Платон вошел в дом и сразу же понял, что сестры его уже поднялись: из столовой долетали обрывки девичьих разговоров. Стоя в коридоре, он с любопытством обозревал картину семейного завтрака. Посередине длинного обеденного стола
двумя парами друг напротив друга сидели его сестры, незнакомая русоволосая девушка лет семнадцати и гувернантка-англичанка, нанятая в столице. Он отметил, что сестры уселись с противоположной от мисс Бекхем стороны стола, как будто бы демонстрируя свою независимость, и посочувствовал англичанке. Он уже осознал, что с его сестрицами не так-то легко поладить.Если голубоглазая Вероника казалась мягкой и нежной, то это была лишь обманчивая видимость, а насчет рыжей Полины никто и не стал бы питать никаких иллюзий. Ее зеленые глаза полыхали мятежным блеском, а повелительные интонации в голосе юной графини ди Сан-Романо не оставляли сомнений, что самым авторитетным мнением на свете эта красотка считает свое собственное.
Подслушав разговор своих домочадцев, Платон понял, что они уже знают о нападении на графиню Чернышеву и о том, что та лежит в спальне наверху. Незнакомая русоволосая девушка в подробностях рассказывала о том, как она заглянула в спальню графини и что там увидела:
– Матушка меняет ей компрессы, а ее сиятельство то спит, то бодрствует. Лицо у нее ужасно бледное, но очень-очень красивое.
– Дуня, а куда она ранена? Ее красота не пострадает? – полюбопытствовала Полина.
– Да она и не ранена вовсе, ее ударили по голове, когда отбирали сумку с деньгами. Ничего ее красоте не сделается, – объяснила та, кого назвали Дуней.

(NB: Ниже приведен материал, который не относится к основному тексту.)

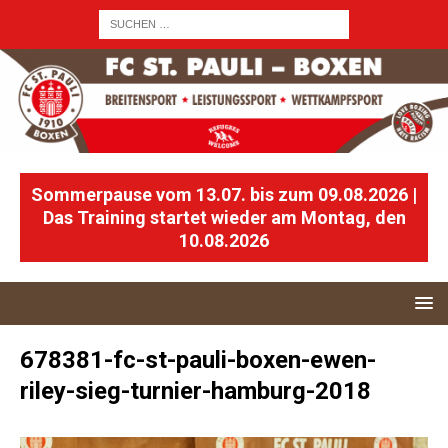
Sommerpause vom 13.07. bis zum 09.08.2026 |
Das Training startet wieder am Montag, den
10.08.2026
678381-fc-st-pauli-boxen-ewen-
riley-sieg-turnier-hamburg-2018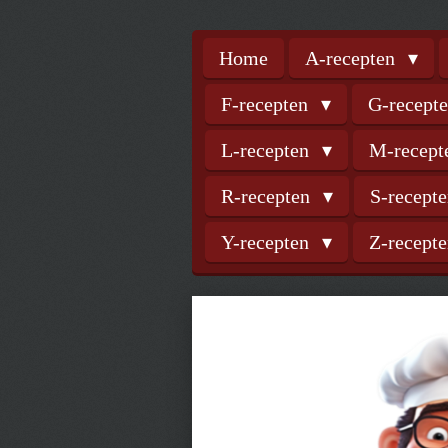
Home
A-recepten
F-recepten
G-recept
L-recepten
M-recep
R-recepten
S-recept
Y-recepten
Z-recept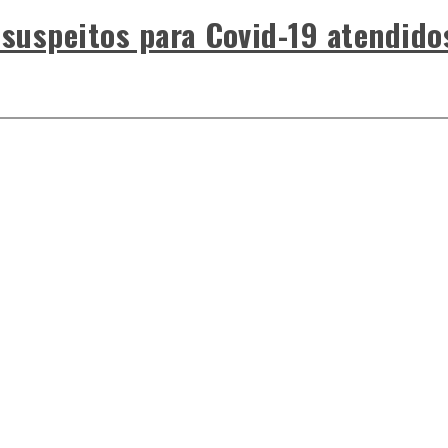
 suspeitos para Covid-19 atendido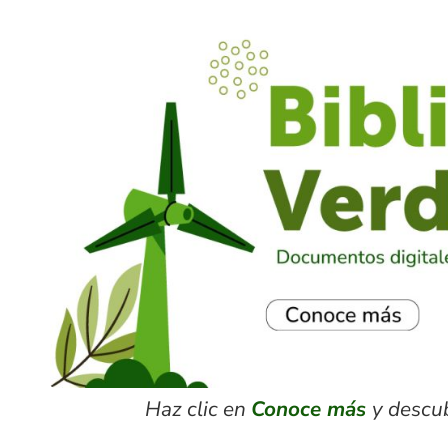
Haz clic en
Conoce más
y descu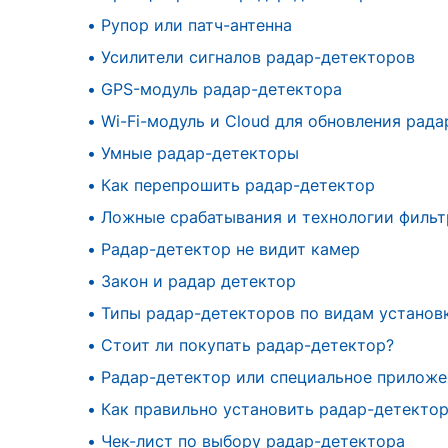
•
Рупор или патч-антенна
•
Усилители сигналов радар-детекторов
•
GPS-модуль радар-детектора
•
Wi-Fi-модуль и Cloud для обновления рад
•
Умные радар-детекторы
•
Как перепрошить радар-детектор
•
Ложные срабатывания и технологии филь
•
Радар-детектор не видит камер
•
Закон и радар детектор
•
Типы радар-детекторов по видам установ
•
Стоит ли покупать радар-детектор?
•
Радар-детектор или специальное приложе
•
Как правильно установить радар-детекто
•
Чек-лист по выбору радар-детектора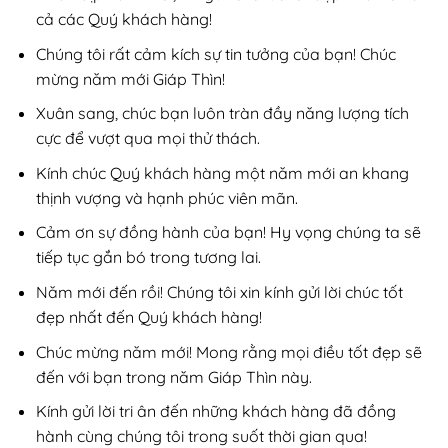
cả các Quý khách hàng!
Chúng tôi rất cảm kích sự tin tưởng của bạn! Chúc
mừng năm mới Giáp Thìn!
Xuân sang, chúc bạn luôn tràn đầy năng lượng tích
cực để vượt qua mọi thử thách.
Kính chúc Quý khách hàng một năm mới an khang
thịnh vượng và hạnh phúc viên mãn.
Cảm ơn sự đồng hành của bạn! Hy vọng chúng ta sẽ
tiếp tục gắn bó trong tương lai.
Năm mới đến rồi! Chúng tôi xin kính gửi lời chúc tốt
đẹp nhất đến Quý khách hàng!
Chúc mừng năm mới! Mong rằng mọi điều tốt đẹp sẽ
đến với bạn trong năm Giáp Thìn này.
Kính gửi lời tri ân đến những khách hàng đã đồng
hành cùng chúng tôi trong suốt thời gian qua!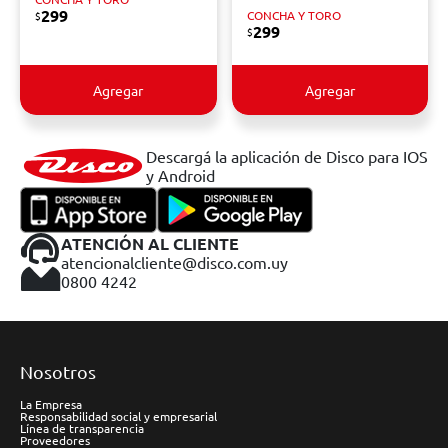
299
CONCHA Y TORO
$
299
$
Agregar
Agregar
Descargá la aplicación de Disco para IOS
y Android
ATENCIÓN AL CLIENTE
atencionalcliente@disco.com.uy
0800 4242
Nosotros
La Empresa
Responsabilidad social y empresarial
Línea de transparencia
Proveedores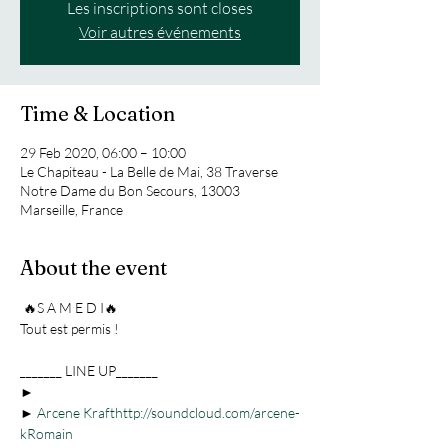
Les inscriptions sont closes
Voir autres événements
Time & Location
29 Feb 2020, 06:00 – 10:00
Le Chapiteau - La Belle de Mai, 38 Traverse
Notre Dame du Bon Secours, 13003
Marseille, France
About the event
 🔥S A M E D I🔥

_______ LINE UP_______ 

► 
► 
Arcene Kraft
http://soundcloud.com/arcene-
k
Romain 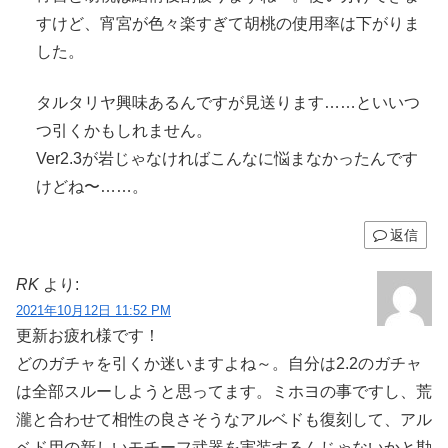
すけど、宵宮が色々楽すぎて胡桃の使用率は下がりま
した。
タルタリヤ興味あるんですが見送ります……といいつ
つ引くかもしれません。
Ver2.3が岩じゃなければこんなに悩まなかったんです
けどね〜……。
返信
RK
より:
2021年10月12日 11:52 PM
更新お疲れ様です！
どのガチャを引くか迷いますよね～。自分は2.2のガチャ
は全部スルーしようと思ってます。ミホヨの事ですし、荒
瀧と合わせて相性の良さそうなアルベドも復刻して、アル
ベド用の新しいモチーフ武器を実装するんじゃないかと勘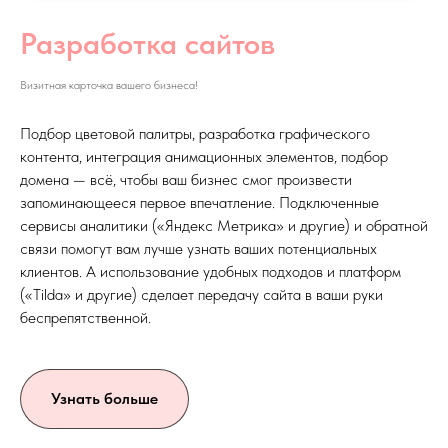
Разработка сайтов
Визитная карточка вашего бизнеса!
Подбор цветовой палитры, разработка графического
контента, интеграция анимационных элементов, подбор
домена — всё, чтобы ваш бизнес смог произвести
запоминающееся первое впечатление. Подключенные
сервисы аналитики («Яндекс Метрика» и другие) и обратной
связи помогут вам лучше узнать ваших потенциальных
клиентов. А использование удобных подходов и платформ
(«Tilda» и другие) сделает передачу сайта в ваши руки
беспрепятственной.
Узнать больше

– Доброе утро, дамы, – войдя в комнату, вмешался в разговор Горчаков.
Девушки вскочили с мест, а Полина кинулась к брату и повисла у него на шее:
– Платон, ты приехал!
Горчаков расцеловал ее в обе щеки и повернулся к Веронике. Более застенчивая, чем сестра, та еще стеснялась его. Она издали улыбнулась, тихо поздоровалась и, осмелев, заговорила тоном светской дамы:
– Познакомься, пожалуйста, с Дуней, она и Анна Ивановна теперь будут жить здесь, с нами.
– Я уже с ней знакомился, правда она тогда еще не умела говорить, – пошутил Горчаков и предложил: – Давайте знакомиться заново, Евдокия Макаровна. Меня зовут Платон Сергеевич.
– Очень приятно, – почти прошептала покрасневшая девушка.
Князь поздоровался с гувернанткой и сел за стол, намереваясь позавтракать. Он взял с блюда кусок пирога и протянул руку к чашке. Но сестры накинулись на него с вопросами:
– Платон, а графиня Чернышева долго у нас пробудет? – поинтересовалась Вероника.
– Мы хотим с ней познакомиться, – добавила Полина.
– Боюсь, что это сейчас не самая хорошая идея: графиня еще очень слаба, возможно, что она долго будет не в состоянии принимать гостей.
Не привыкшая к отказам рыжая красотка потребовала:
– Платон, уговори ее! Дуня говорит, что у графини такое же большое имение, как это, к тому же она – наша ближайшая соседка. Да и управляет имением у нее девушка. Мы с этой Марфой уже познакомилась. Она уехала домой, не дожидаясь твоего возвращения, сказала, что нужно управляться с работами, а о хозяйке позаботятся Анна Ивановна и доктор.
– Наверное, она знает, что делает, – промямлил неприятно пораженный князь: он почему-то считал, что Марфа более предана своей хозяйке.